Margaret tries to kiss Helen, but her sister resists, basically accusing her of dishonestly tricking her into coming to Howards End. She is justifiably annoyed, and Margaret admits that she shouldn't have done it.
Helen is businesslike, and describes her situation in full: the baby's due in June, and she is never going to return to England, since English people will never forgive her for her transgression. She intends to stay in Munich with Monica, a feminist Italian journalist that she's befriended.
Margaret imagines what Monica's like – the kind of "crude feminist" that the Schlegels used to make fun of.
Helen emphasizes the fact that she can't live in England anymore.
The talk turns to Howards End – they comment on how alive it feels with all of their things unpacked. Margaret is distracted for a short while, but gets to the point – she wants to know why Helen can't just come back. Is it because she hates Henry?
Helen admits that it's not Henry's fault, but society's. There's no way she, with her illegitimate child, can fit into English society again. Margaret can't disagree with this.
Margaret and Helen feel strangely and irrevocably separated – by what? By society, maybe, or the baby, or something else.
Helen prepares to leave, and the sisters part amicably. As Helen's on her way out, though, a card arrives from Mr. Wilcox, instructing her to keep Helen around and put her up in a hotel.

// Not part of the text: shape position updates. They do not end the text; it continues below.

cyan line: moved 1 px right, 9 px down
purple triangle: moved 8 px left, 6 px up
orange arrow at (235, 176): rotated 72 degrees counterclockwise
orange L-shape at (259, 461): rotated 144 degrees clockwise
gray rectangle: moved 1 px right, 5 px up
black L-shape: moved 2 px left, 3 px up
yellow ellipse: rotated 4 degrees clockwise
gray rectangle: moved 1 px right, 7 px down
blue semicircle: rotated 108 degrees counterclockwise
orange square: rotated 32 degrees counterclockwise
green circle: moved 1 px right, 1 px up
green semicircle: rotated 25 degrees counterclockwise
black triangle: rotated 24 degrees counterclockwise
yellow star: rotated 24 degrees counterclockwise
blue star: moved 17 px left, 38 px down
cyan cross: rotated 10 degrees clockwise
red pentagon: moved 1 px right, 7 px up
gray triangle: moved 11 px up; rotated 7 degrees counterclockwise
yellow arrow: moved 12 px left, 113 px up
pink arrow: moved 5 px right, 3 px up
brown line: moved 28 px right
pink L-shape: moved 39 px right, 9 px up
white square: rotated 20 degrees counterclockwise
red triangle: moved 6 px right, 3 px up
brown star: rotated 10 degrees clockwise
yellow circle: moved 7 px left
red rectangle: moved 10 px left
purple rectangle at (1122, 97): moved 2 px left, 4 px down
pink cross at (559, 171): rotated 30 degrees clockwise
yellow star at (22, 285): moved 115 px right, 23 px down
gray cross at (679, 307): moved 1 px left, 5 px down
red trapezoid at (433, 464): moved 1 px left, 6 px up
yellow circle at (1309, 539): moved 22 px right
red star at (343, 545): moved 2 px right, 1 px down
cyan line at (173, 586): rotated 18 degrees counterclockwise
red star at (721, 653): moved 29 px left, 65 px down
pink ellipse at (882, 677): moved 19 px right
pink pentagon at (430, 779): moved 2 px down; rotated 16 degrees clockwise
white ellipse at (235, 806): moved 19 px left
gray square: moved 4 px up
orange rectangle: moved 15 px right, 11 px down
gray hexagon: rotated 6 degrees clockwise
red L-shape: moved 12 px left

Helen, however, is suddenly not inclined to leave right away. She takes a look around the house, and can't believe how well all of their things fit there – as though they belong there.
The door bell rings. The idea that the Wilcoxes might be there to interrupt suddenly brings the sisters together again, and they rediscover their connection.
It's not the Wilcoxes, though – it's a little boy, Tom, who's come with some milk. He was sent by Miss Avery, who seems to think that the sisters will be staying at Howards End.
Tom goes away, and Margaret and Helen try to figure out what is so special about Howards End – it seems to make everything feel all right again.
Helen has an idea – why don't they spend the night at Howards End, before she leaves for Germany?
Margaret resists, knowing that Charles and Henry won't agree to it. But Helen insists – she feels a kind of kinship with the house.
Helen reiterates the difference between Schlegels and Wilcoxes – she and Margaret know about life in a way that Henry and Charles don't.
Margaret agrees to the plan, and goes off to talk to her husband. She worries that Miss Avery is watching, but she sees only little Tom.